Top of AVAILABLE DATA

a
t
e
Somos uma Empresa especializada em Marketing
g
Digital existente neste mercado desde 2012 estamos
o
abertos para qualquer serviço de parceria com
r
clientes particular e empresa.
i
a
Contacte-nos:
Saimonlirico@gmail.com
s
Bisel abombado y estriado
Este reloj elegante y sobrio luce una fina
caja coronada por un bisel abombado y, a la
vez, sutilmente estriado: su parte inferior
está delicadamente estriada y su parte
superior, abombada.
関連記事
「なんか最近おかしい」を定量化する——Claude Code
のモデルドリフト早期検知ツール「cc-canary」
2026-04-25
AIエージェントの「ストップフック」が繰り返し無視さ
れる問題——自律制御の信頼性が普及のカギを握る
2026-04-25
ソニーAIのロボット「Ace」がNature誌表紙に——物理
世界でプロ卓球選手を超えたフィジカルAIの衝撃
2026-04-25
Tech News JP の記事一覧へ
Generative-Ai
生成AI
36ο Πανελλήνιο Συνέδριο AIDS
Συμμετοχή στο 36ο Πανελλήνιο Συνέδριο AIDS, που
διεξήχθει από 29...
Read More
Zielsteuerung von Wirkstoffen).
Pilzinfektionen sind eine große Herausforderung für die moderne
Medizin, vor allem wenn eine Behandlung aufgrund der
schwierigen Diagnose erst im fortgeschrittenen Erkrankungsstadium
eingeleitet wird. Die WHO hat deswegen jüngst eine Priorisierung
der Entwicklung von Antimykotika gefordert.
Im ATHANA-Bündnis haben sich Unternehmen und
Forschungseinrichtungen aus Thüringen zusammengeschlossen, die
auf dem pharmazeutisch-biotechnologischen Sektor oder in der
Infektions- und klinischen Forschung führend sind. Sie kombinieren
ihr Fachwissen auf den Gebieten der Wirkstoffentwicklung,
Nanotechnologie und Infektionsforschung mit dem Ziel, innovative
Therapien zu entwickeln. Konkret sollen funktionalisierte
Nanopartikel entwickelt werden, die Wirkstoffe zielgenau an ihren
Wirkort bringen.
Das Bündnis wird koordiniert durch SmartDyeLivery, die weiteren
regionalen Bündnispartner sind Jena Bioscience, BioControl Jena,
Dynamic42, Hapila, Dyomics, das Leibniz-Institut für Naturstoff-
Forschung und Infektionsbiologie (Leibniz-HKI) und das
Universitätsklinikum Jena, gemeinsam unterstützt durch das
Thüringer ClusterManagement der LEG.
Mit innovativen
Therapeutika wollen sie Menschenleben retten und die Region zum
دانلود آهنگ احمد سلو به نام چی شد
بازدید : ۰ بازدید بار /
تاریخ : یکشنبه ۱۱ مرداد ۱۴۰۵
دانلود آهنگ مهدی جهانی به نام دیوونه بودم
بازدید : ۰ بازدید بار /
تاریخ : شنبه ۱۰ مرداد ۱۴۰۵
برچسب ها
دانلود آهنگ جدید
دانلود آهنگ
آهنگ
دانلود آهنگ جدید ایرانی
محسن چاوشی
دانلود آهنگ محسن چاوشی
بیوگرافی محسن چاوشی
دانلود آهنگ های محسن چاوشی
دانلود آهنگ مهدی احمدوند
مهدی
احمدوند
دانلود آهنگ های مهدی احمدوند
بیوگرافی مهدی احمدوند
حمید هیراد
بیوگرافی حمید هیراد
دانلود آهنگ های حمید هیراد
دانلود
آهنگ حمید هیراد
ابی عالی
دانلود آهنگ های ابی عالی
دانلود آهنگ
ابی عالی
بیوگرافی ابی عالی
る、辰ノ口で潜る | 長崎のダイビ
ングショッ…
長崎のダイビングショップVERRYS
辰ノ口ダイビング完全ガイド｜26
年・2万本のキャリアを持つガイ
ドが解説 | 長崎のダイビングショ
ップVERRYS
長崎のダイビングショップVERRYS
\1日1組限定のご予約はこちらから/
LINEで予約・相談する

Bottom of AVAILABLE DATA

Every entry must appear again in the answer, exactly as written.

a
t
e
Somos uma Empresa especializada em Marketing
g
Digital existente neste mercado desde 2012 estamos
o
abertos para qualquer serviço de parceria com
r
clientes particular e empresa.
i
a
Contacte-nos:
Saimonlirico@gmail.com
s
Bisel abombado y estriado
Este reloj elegante y sobrio luce una fina
caja coronada por un bisel abombado y, a la
vez, sutilmente estriado: su parte inferior
está delicadamente estriada y su parte
superior, abombada.
関連記事
「なんか最近おかしい」を定量化する——Claude Code
のモデルドリフト早期検知ツール「cc-canary」
2026-04-25
AIエージェントの「ストップフック」が繰り返し無視さ
れる問題——自律制御の信頼性が普及のカギを握る
2026-04-25
ソニーAIのロボット「Ace」がNature誌表紙に——物理
世界でプロ卓球選手を超えたフィジカルAIの衝撃
2026-04-25
Tech News JP の記事一覧へ
Generative-Ai
生成AI
36ο Πανελλήνιο Συνέδριο AIDS
Συμμετοχή στο 36ο Πανελλήνιο Συνέδριο AIDS, που
διεξήχθει από 29...
Read More
Zielsteuerung von Wirkstoffen).
Pilzinfektionen sind eine große Herausforderung für die moderne
Medizin, vor allem wenn eine Behandlung aufgrund der
schwierigen Diagnose erst im fortgeschrittenen Erkrankungsstadium
eingeleitet wird. Die WHO hat deswegen jüngst eine Priorisierung
der Entwicklung von Antimykotika gefordert.
Im ATHANA-Bündnis haben sich Unternehmen und
Forschungseinrichtungen aus Thüringen zusammengeschlossen, die
auf dem pharmazeutisch-biotechnologischen Sektor oder in der
Infektions- und klinischen Forschung führend sind. Sie kombinieren
ihr Fachwissen auf den Gebieten der Wirkstoffentwicklung,
Nanotechnologie und Infektionsforschung mit dem Ziel, innovative
Therapien zu entwickeln. Konkret sollen funktionalisierte
Nanopartikel entwickelt werden, die Wirkstoffe zielgenau an ihren
Wirkort bringen.
Das Bündnis wird koordiniert durch SmartDyeLivery, die weiteren
regionalen Bündnispartner sind Jena Bioscience, BioControl Jena,
Dynamic42, Hapila, Dyomics, das Leibniz-Institut für Naturstoff-
Forschung und Infektionsbiologie (Leibniz-HKI) und das
Universitätsklinikum Jena, gemeinsam unterstützt durch das
Thüringer ClusterManagement der LEG.
Mit innovativen
Therapeutika wollen sie Menschenleben retten und die Region zum
دانلود آهنگ احمد سلو به نام چی شد
بازدید : ۰ بازدید بار /
تاریخ : یکشنبه ۱۱ مرداد ۱۴۰۵
دانلود آهنگ مهدی جهانی به نام دیوونه بودم
بازدید : ۰ بازدید بار /
تاریخ : شنبه ۱۰ مرداد ۱۴۰۵
برچسب ها
دانلود آهنگ جدید
دانلود آهنگ
آهنگ
دانلود آهنگ جدید ایرانی
محسن چاوشی
دانلود آهنگ محسن چاوشی
بیوگرافی محسن چاوشی
دانلود آهنگ های محسن چاوشی
دانلود آهنگ مهدی احمدوند
مهدی
احمدوند
دانلود آهنگ های مهدی احمدوند
بیوگرافی مهدی احمدوند
حمید هیراد
بیوگرافی حمید هیراد
دانلود آهنگ های حمید هیراد
دانلود
آهنگ حمید هیراد
ابی عالی
دانلود آهنگ های ابی عالی
دانلود آهنگ
ابی عالی
بیوگرافی ابی عالی
る、辰ノ口で潜る | 長崎のダイビ
ングショッ…
長崎のダイビングショップVERRYS
辰ノ口ダイビング完全ガイド｜26
年・2万本のキャリアを持つガイ
ドが解説 | 長崎のダイビングショ
ップVERRYS
長崎のダイビングショップVERRYS
\1日1組限定のご予約はこちらから/
LINEで予約・相談する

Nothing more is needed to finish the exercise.